De prachtige documentaire uit 2009 over het islamitische Palestijnse dorpje Budrus heeft heel de wereld laten zien, hoe vrouwen er in hun Huizen van Vrede met hun mannen en zonen praten over geweldloos verzet tegen het vernielen van hun eeuwenoude olijfboomgaarden (3000 bomen), omdat de muur er gebouwd ‘moest’ worden. Ayed is een belangrijke vredestichter in deze Palestijnse gemeenschap. Zijn vijftienjarige dochter Iltezam richtte een vrouwenbeweging op, die de leiding nam in de geweldloze confrontatie met de bezetter. Vader en dochter bereikten het onmogelijke: Fatah en Hamas verenigden zich plaatselijk in een geweldloze strijd en er werd een vrouwelijke leider aanvaard, ook honderden Israëli’s sloten zich later bij de geweldloze acties aan. Die verspreiden zich een tijd lang als een olievlek en brachten de bezetter in een steeds grotere verlegenheid. Dat doet ook de christen Daoud Nassar.
‘’We refuse to be enemies!”
Daoud Nassar is een Palestijnse boer uit Bethlehem. Ik bezocht hem in de advent van 2011 voor het eerst. Het bedrijf van de familie Nassar bevindt zich op een heuveltop ten zuiden van Bethlehem, omsingeld door illegale Israëlische nederzettingen, die hem proberen weg te pesten. Het is ze niet gelukt, ondanks dat het leger hem verboden heeft te bouwen en om stromend water en elektriciteit aan te leggen. Hij bouwde er niettemin zijn Huis van Vrede.
Vanuit zijn christelijke geloofsovertuiging zet Daoud zich met zijn familie op een geweldloze en zeer creatieve manier in onder het motto: “We refuse to be ennemies!”. “Wij weigeren vijanden te zijn”: het staat geschilderd op een grenssteen bij zijn land. “Bouwen op je land is verboden!” zegt de God ‘Veiligheid’. Daarom is Daoud begonnen met het leegscheppen en het opknappen van een zevental ondergrondse herdersgrotten. Het zijn nu opslagruimten, ook voor water. In één is een kapel gevestigd, in een ander een ontmoetingsruimte. Met hulp van buitenlandse vrienden is hij het project ‘Tent of Nations’ gestart. Christelijke en moslim jongeren uit Bethlehem komen er helpen bij het planten van olijfbomen, kinderen komen er op zomerkamp, Palestijnse vrouwen leren met buitenlanders de Engelse taal spreken en te werken met computers, die draaien op zonne-energie. Daoud Nassar krijgt ook bezoek van Israëlische groepen.
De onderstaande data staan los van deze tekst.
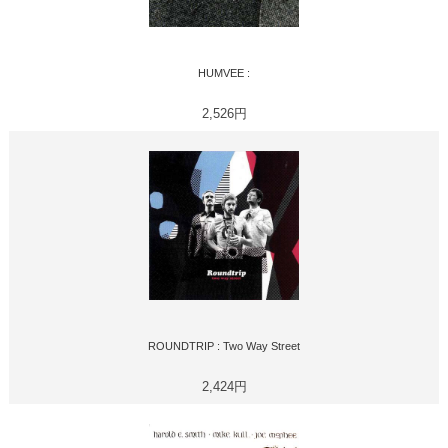
HUMVEE :
2,526円
ROUNDTRIP : Two Way Street
2,424円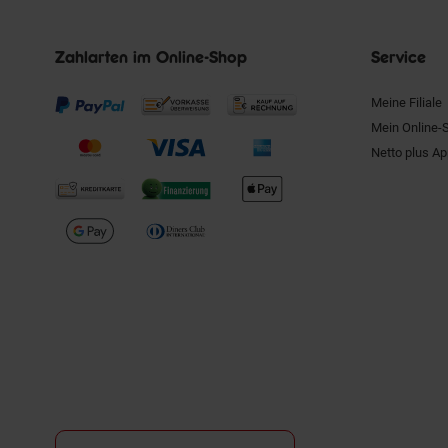
Zahlarten im Online-Shop
Service
Meine Filiale
Mein Online-
Netto plus A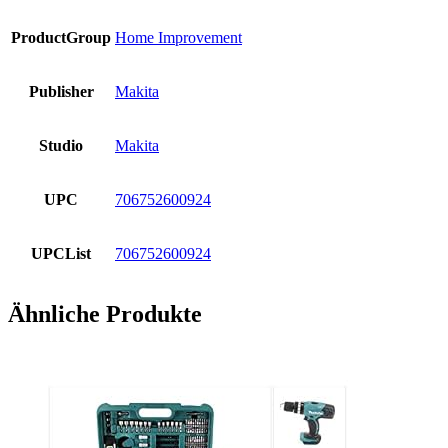
ProductGroup
Home Improvement
Publisher
Makita
Studio
Makita
UPC
706752600924
UPCList
706752600924
Ähnliche Produkte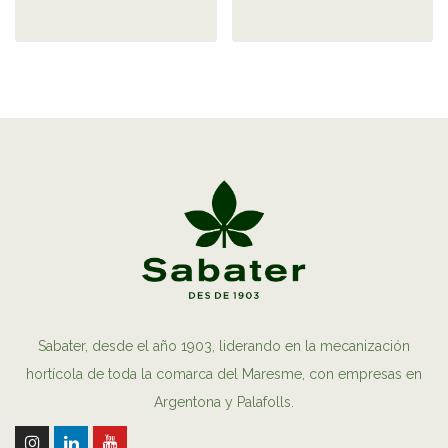
Sabater, desde el año 1903, liderando en la mecanización
hortícola de toda la comarca del Maresme, con empresas en
Argentona y Palafolls.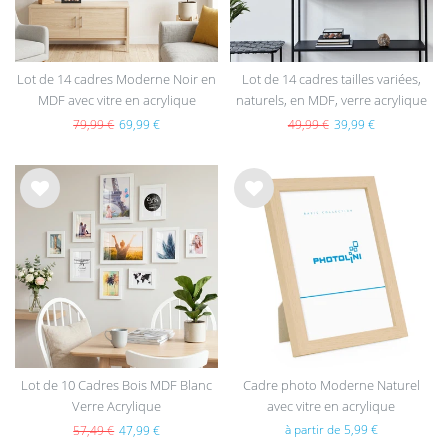
Lot de 14 cadres Moderne Noir en
Lot de 14 cadres tailles variées,
MDF avec vitre en acrylique
naturels, en MDF, verre acrylique
79,99 €
69,99 €
49,99 €
39,99 €
List
List
e de
e de
sou
sou
hait
hait
s
s
Lot de 10 Cadres Bois MDF Blanc
Cadre photo Moderne Naturel
Verre Acrylique
avec vitre en acrylique
à partir de 5,99 €
57,49 €
47,99 €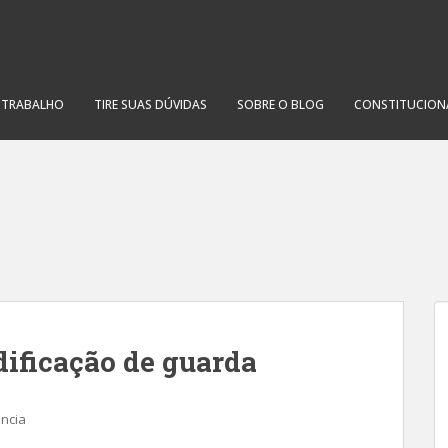
O TRABALHO
TIRE SUAS DÚVIDAS
SOBRE O BLOG
CONSTITUCION
ificação de guarda
ência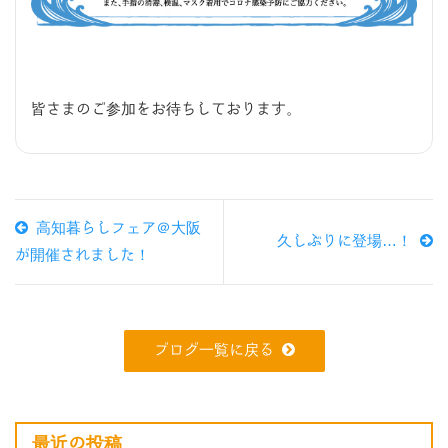
皆さまのご参加をお待ちしております。
高知暮らしフェア＠大阪
久しぶりに登場…！
が開催されました！
ブログ一覧に戻る
最近の投稿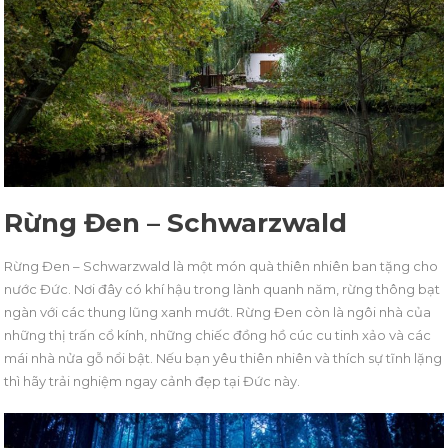
Rừng Đen – Schwarzwald
Rừng Đen – Schwarzwald là một món quà thiên nhiên ban tặng cho
nước Đức. Nơi đây có khí hậu trong lành quanh năm, rừng thông bạt
ngàn với các thung lũng xanh mướt. Rừng Đen còn là ngôi nhà của
những thị trấn cổ kính, những chiếc đồng hồ cúc cu tinh xảo và các
mái nhà nửa gỗ nổi bật. Nếu bạn yêu thiên nhiên và thích sự tĩnh lặng
thì hãy trải nghiệm ngay cảnh đẹp tại Đức này.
Hij vertelde me over vrouwen van settlers, die nieuwsgierig geworden waren door de vrolijke muziek en gezang van zijn zomergasten. Daoud is ervan overtuigd dat een uiteindelijke oplossing een keer moet komen van de politiek, maar dat religies zich moeten uitspreken tégen onrecht in het Land en dat die het gedrag van de staat Israël moeten veroordelen. Maar tegelijkertijd gelooft hij dat Israëli’s en Palestijnen niet mogen wachten tot er een oplossing komt, maar er zelf al mee kunnen beginnen door het kwade met het goede te overstemmen.
In maart 2013 was Daoud in Nederland om plaatselijke kerken te ontmoeten. Tijdens de slotviering hadden we brood, olijfolie en het kruidenmengsel za’atar op de Tafel gezet. We baden om bevrijding van de zonde van haat en doodslag, van wraak en weerwraak. We vroegen God, dat Zijn Vrede de grenzen tussen culturen en godsdiensten mag doorbreken: “Vervul er de harten van allen mee, die u dienen: joden, christenen en moslims, waar ook ter wereld!”. Ons gebed was ook voor “moedige mannen en vrouwen in Israël en Palestina die tegen de stroom in durven gaan en die opkomen voor recht en vrede”. Zij mogen de moed niet opgeven en wij moeten solidair met hen blijven, “ter wille van Gods Koninkrijk van Vrede en Gerechtigheid”. Zijn Huis van Vrede voor allen.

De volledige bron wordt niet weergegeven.